Torture and its discontents

Last night, while driving home, I heard a radio program called "Interrogating Torture" (sorry, no audio) looking at "harsh interrogation techniques" in Israel and Great Britain in light of the memos recently released by Obama's administration.

Somewhat to my surprise, I discovered that both Israel and Great Britain abandoned such techniques years ago, while being reluctant to name them "torture", for a variety of reasons. The primary reason, in both nations, was that abusive interrogations of prisoners and suspects, over time, added fuel to the fires of hatred among their enemies. (All the pro-torture interviewee could say in response was that torture is only one reason among many that radical Islam and other terrorists hate us.) Even facing the same threats of terrorism they have faced before along with new threats from al-Qaeda, neither is interested in returning to a policy of "extreme" measures in their treatment of prisoners.

A professor at Georgetown (whose name I forget) added that there are some depths no civilized society should stoop to. He gave the analogy of slavery: how would we respond if, in order to combat global terrorism and protect our population, we began to enslave people again. It would only be a small number of slaves, of course. We might pay them $0.02 per day, so that technically it would not be slavery. And by gum it would work! Productivity would increase and we'd show those enemies of freedom what for!
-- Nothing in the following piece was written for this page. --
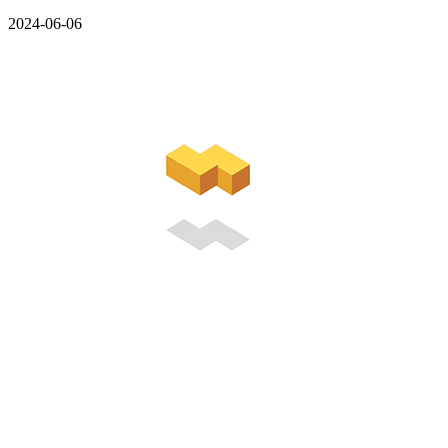
2024-06-06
I thought his analogy apt. At this point in history, thank God, I hope we would rather suffer military defeat or terrorist attack than resort to enslaving human beings. But, I had also hoped that we would rather suffer than resort to torturing prisoners.

I can only return to the ancient maxim: it is always better to suffer evil than to commit evil.

1 comboxers:

Amy said...

"I can only return to the ancient maxim: it is always better to suffer evil than to commit evil."
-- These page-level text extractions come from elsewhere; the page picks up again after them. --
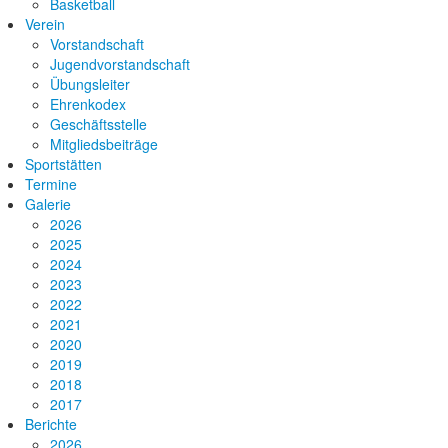
Basketball
Verein
Vorstandschaft
Jugendvorstandschaft
Übungsleiter
Ehrenkodex
Geschäftsstelle
Mitgliedsbeiträge
Sportstätten
Termine
Galerie
2026
2025
2024
2023
2022
2021
2020
2019
2018
2017
Berichte
2026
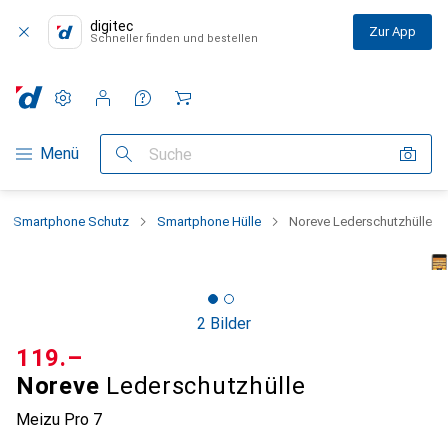
digitec
Zur App
Schneller finden und bestellen
Einstellungen
Kundenkonto
Vergleichslisten
Merklisten
Warenkorb
Navigation nach Kategorien
Menü
Suche
Smartphone Schutz
Smartphone Hülle
Noreve Lederschutzhülle
2 Bilder
CHF
119.–
Noreve
Lederschutzhülle
Meizu Pro 7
No, it's better to stay the hell away from evil and don't commit it yourself. No need to suffer it. The world is very rarely either or. :)

Also, I have to say I don't get at all what the Georgetown Prof's slave's analogy is all about. However, you probably shouldn't be surprised because I soured on academia a while ago.

I do get that torture is generally ineffective and for that reason alone we shouldn't be doing it. We can be tough on terriosm without stooping to their techniques.